Parameter/Input: Regex
Return Value: Masked value built from the regex
Step 1. Change the Type to "Mask"
Step 2. Import the template
Step 3. Lets write some code to generate a value based off a regex.
Note: the function name must be the same as the keyword
# Import supported modules here
import rstr
def regex_func(source_val, params):
# Perform custom masking to source_val using additional input parameter
# Set the regex variable to the parameter
regex = params
# Generate a random string
regex_value = rstr.xeger(regex)
# Add the source value and generated regex value
masked_val = str(source_val) + regex_value
# Return new masked value
return masked_val
Step 4. Lets Test the function using a Visa regex ^4[0-9]{12}(?:[0-9]{3})?$
Lookup Setup Example
Lets create an example lookup based custom masking function. For this example, lets take a balance value and add a random lookup based value to it.
Source Value: Source balance value
Lookup Value: Lookup list of random balance amounts
Return Value: Masked balance value
Step 1. Change the Type to "Mask"
Step 2. Import the template
Step 3. Lets write some code to append x amount to a balance
Note: the function name must be the same as the keyword
# Import supported modules here
from math import fmod
def balance_add(source_val, lookup):
# Use custom logic to calculate lookup index based on source value
hash_index = abs(hash(source_val))
lookup_index = int(fmod(hash_index, len(lookup))) + 1
# Obtain masked value from lookup using index
lookup_val = lookup[lookup_index]
masked_val = int(lookup_val) + int(source_val)
# Return new masked value
return masked_val
Step 4. Lets Test the function using a sample source value and a balance amount lookup (this is a custom lookup)

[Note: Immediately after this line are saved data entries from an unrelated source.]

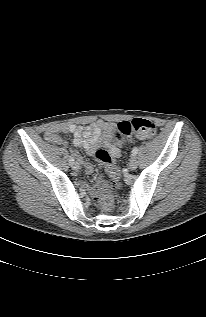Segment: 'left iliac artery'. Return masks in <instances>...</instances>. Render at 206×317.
<instances>
[{"label": "left iliac artery", "mask_w": 206, "mask_h": 317, "mask_svg": "<svg viewBox=\"0 0 206 317\" xmlns=\"http://www.w3.org/2000/svg\"><path fill=\"white\" fill-rule=\"evenodd\" d=\"M138 153V149L136 147L132 150V155L135 156Z\"/></svg>", "instance_id": "left-iliac-artery-1"}]
</instances>
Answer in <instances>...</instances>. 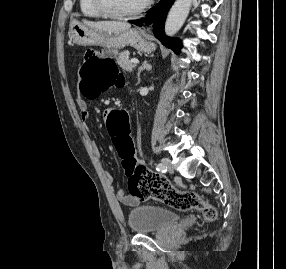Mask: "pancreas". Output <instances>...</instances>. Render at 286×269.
Segmentation results:
<instances>
[{
    "label": "pancreas",
    "mask_w": 286,
    "mask_h": 269,
    "mask_svg": "<svg viewBox=\"0 0 286 269\" xmlns=\"http://www.w3.org/2000/svg\"><path fill=\"white\" fill-rule=\"evenodd\" d=\"M117 63L125 71L131 72L135 68V64H133L129 59L128 52L120 53L119 56L117 57Z\"/></svg>",
    "instance_id": "pancreas-1"
}]
</instances>
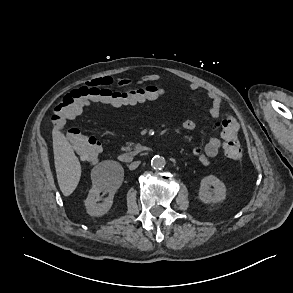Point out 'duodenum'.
Instances as JSON below:
<instances>
[{
	"instance_id": "410a0bca",
	"label": "duodenum",
	"mask_w": 293,
	"mask_h": 293,
	"mask_svg": "<svg viewBox=\"0 0 293 293\" xmlns=\"http://www.w3.org/2000/svg\"><path fill=\"white\" fill-rule=\"evenodd\" d=\"M151 149L149 147L146 146H139L135 149H132L130 151H123L121 153H119L118 155V159L125 164H129L131 163L138 154L140 153H146V152H150Z\"/></svg>"
}]
</instances>
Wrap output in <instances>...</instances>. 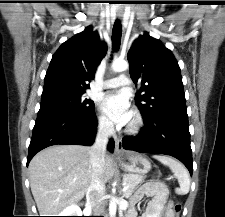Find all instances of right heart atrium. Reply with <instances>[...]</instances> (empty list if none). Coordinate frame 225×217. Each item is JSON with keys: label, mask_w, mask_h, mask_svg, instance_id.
<instances>
[{"label": "right heart atrium", "mask_w": 225, "mask_h": 217, "mask_svg": "<svg viewBox=\"0 0 225 217\" xmlns=\"http://www.w3.org/2000/svg\"><path fill=\"white\" fill-rule=\"evenodd\" d=\"M98 129L102 133H110L112 131L111 121L104 115H99L97 118Z\"/></svg>", "instance_id": "d8ad5b80"}]
</instances>
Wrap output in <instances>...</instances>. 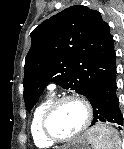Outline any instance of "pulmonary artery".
Returning a JSON list of instances; mask_svg holds the SVG:
<instances>
[{
    "mask_svg": "<svg viewBox=\"0 0 124 149\" xmlns=\"http://www.w3.org/2000/svg\"><path fill=\"white\" fill-rule=\"evenodd\" d=\"M48 88H49L50 90H54V89H55V85H54V84H50V85L48 86Z\"/></svg>",
    "mask_w": 124,
    "mask_h": 149,
    "instance_id": "pulmonary-artery-1",
    "label": "pulmonary artery"
}]
</instances>
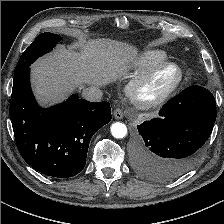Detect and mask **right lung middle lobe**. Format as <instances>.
Returning <instances> with one entry per match:
<instances>
[{"mask_svg":"<svg viewBox=\"0 0 224 224\" xmlns=\"http://www.w3.org/2000/svg\"><path fill=\"white\" fill-rule=\"evenodd\" d=\"M62 37L53 33L45 32L36 37L31 45L21 55L15 68L14 79L29 67L37 58L51 51Z\"/></svg>","mask_w":224,"mask_h":224,"instance_id":"1","label":"right lung middle lobe"}]
</instances>
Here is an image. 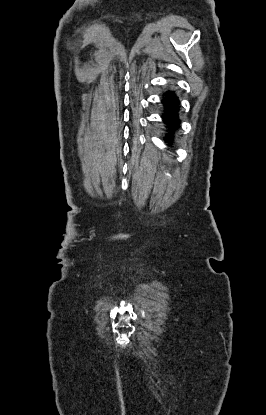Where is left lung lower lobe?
<instances>
[{
	"label": "left lung lower lobe",
	"mask_w": 266,
	"mask_h": 415,
	"mask_svg": "<svg viewBox=\"0 0 266 415\" xmlns=\"http://www.w3.org/2000/svg\"><path fill=\"white\" fill-rule=\"evenodd\" d=\"M164 113L162 118L167 129L164 141L170 145L173 142L174 132L179 128L180 101L174 90H167L162 97Z\"/></svg>",
	"instance_id": "left-lung-lower-lobe-1"
}]
</instances>
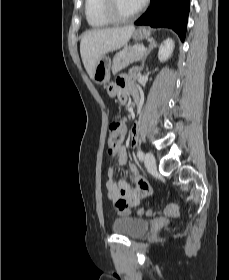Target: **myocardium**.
<instances>
[{
    "instance_id": "1",
    "label": "myocardium",
    "mask_w": 229,
    "mask_h": 280,
    "mask_svg": "<svg viewBox=\"0 0 229 280\" xmlns=\"http://www.w3.org/2000/svg\"><path fill=\"white\" fill-rule=\"evenodd\" d=\"M143 6L138 7V9L130 15H123L117 8L116 0H103L102 13L104 17L112 23H126L135 19L142 11Z\"/></svg>"
}]
</instances>
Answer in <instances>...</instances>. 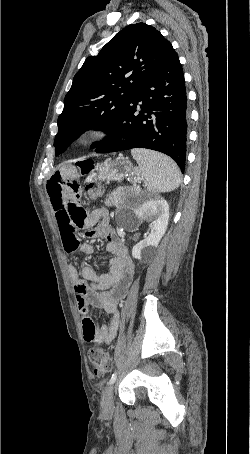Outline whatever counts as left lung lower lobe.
<instances>
[{
	"instance_id": "obj_1",
	"label": "left lung lower lobe",
	"mask_w": 250,
	"mask_h": 454,
	"mask_svg": "<svg viewBox=\"0 0 250 454\" xmlns=\"http://www.w3.org/2000/svg\"><path fill=\"white\" fill-rule=\"evenodd\" d=\"M187 121L184 75L174 50L138 88L111 137L101 142L95 152L152 149L170 156L184 172Z\"/></svg>"
}]
</instances>
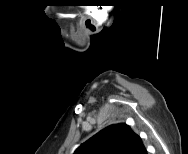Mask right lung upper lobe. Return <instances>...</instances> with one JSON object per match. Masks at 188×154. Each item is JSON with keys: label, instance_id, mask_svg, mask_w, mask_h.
<instances>
[{"label": "right lung upper lobe", "instance_id": "obj_1", "mask_svg": "<svg viewBox=\"0 0 188 154\" xmlns=\"http://www.w3.org/2000/svg\"><path fill=\"white\" fill-rule=\"evenodd\" d=\"M74 154H147L141 138L124 124L111 125L81 144Z\"/></svg>", "mask_w": 188, "mask_h": 154}]
</instances>
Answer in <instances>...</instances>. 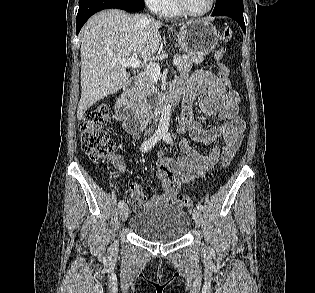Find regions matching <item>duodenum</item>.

Validation Pattern Management
Validation patterns for the data library can be created by connecting TDM to a copy of sensitive production data and running the Administration > Validation Pattern Management feature within TDM.
From Administration > Validation Pattern Management click on Execute Pattern Search.
Select the Data Source, Table Name and Column Name you want to perform a Pattern Search on.
Once the search has been completed, indicated by the "Passed" status. Click on the View button.
This will show the pattern search results. A validation distribution pattern can be created by clicking "Save As Pattern".
This will open up a form to enter a name for the pattern and category.
Once saved navigate to Administration > Config Library Management filter the grid by typing in "Validate" in the Config Library search box.
You should be able to View, Edit and Delete the new validation pattern created.